By KIM BATES
A report by UN Intergovernmental Panel on Climate Change (IPCC) had been issued on Oct. 8, 2018. This report detailed that the Earth only has until 2030 to reverse effects of greenhouse gases before Earth reaches 1.5 degrees Celsius (2.7 degrees Fahrenheit).
“The report is certainly accurate in terms of we are on track to hit 1.5 degrees Celsius by 2030,” said David Courard-Hauri, professor of environmental science and stability.
The Planet reaching 1.5 degrees Celsius is based on the current amount of greenhouse gas emissions. Scientists warn that if we reach or exceed 1.5 degrees Celsius, there will be an influx in extreme weather habits. They warn there will be hotter summers, larger heat waves, higher sea levels, and more extreme droughts and/or rainfalls.
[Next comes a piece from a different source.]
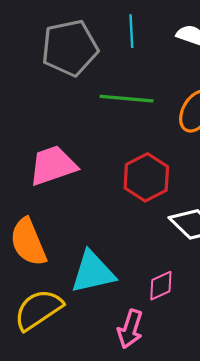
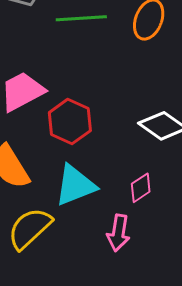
red hexagon: (146, 177) -> (70, 122), moved

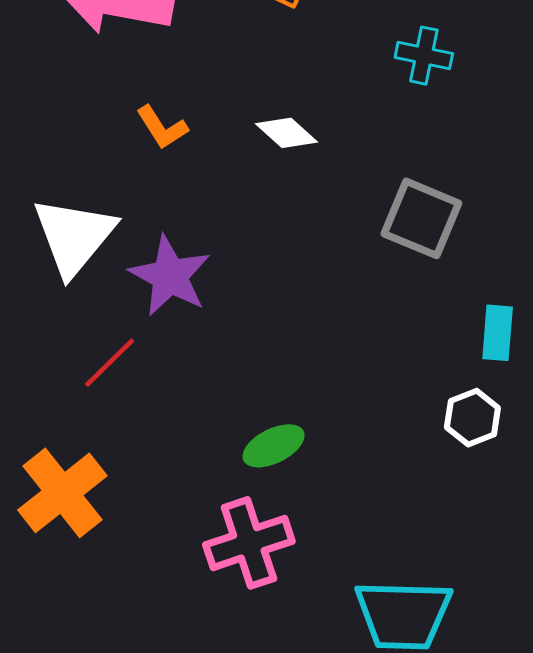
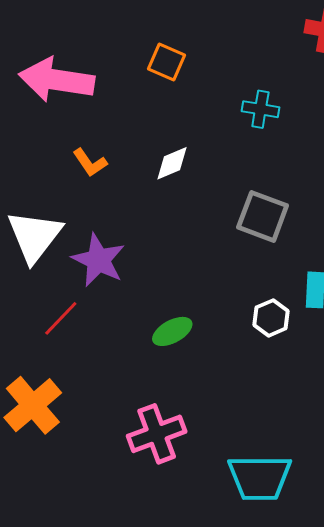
white diamond: (287, 133) -> (172, 163), turned -63
white hexagon: (472, 418) -> (271, 318), moved
green ellipse: (274, 446) -> (172, 331), moved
Other effects include 70 – 90 percent of coral reefs dying off.
“What I think people are getting caught up on is this idea that if we hit 1.5 degrees, these are things that are going to happen,” Courard-Hauri said. “Essentially, these things become significantly more likely as the temperature increases.”
The Paris Agreement was signed in 2016 in attempts to help climate change. Since then, 197 countries have signed this agreement, but recently, The United States has pulled out from the agreement. In order to prevent the temperatures from rising any more, emissions of carbon dioxide need to drop 45 percent or more from the levels in 2010.
“In the long term, I have a lot of hope,” Courard-Hairi said. “I don’t see us getting to where we need to be by 2013, which means we suffer to some extent, but what I want people to understand about climate change is that … there is always work to be done and we can always make things less bad than they would be otherwise, we just need to get started.”
Many say climate change has always been a threat, but what is different about this report is the immediate threat it has on today’s generations. The threat of climate change, according to the UN report, will have an extreme impact within our lifetime. It is no longer in the far or near future: it is here now.
“I think it’s a real threat, but a part of me thinks this article was a little exaggerated,” said Anna Sutterer, a first-year studying environmental science. “I definitely think climate change is something we all need to be aware of, but then there is the problem of who takes on the burden of fixing it? Currently, it’s hard to make laws and policy changes because it’s such a narrow ladder up to the top where changes can be made, and I think people need to realize the environmental changes are on all of us and not just in politics.”
According to the Student Conservation Association, there are two major ways you can make differences with climate change. One is to use fewer resources: use less water or cut down on plastic usage. The second change you can make is to advocate for the prevention of climate change — educate yourself and others.
“We live on this Earth and we have to protect it, otherwise our future may not be so bright,” Sutterer said.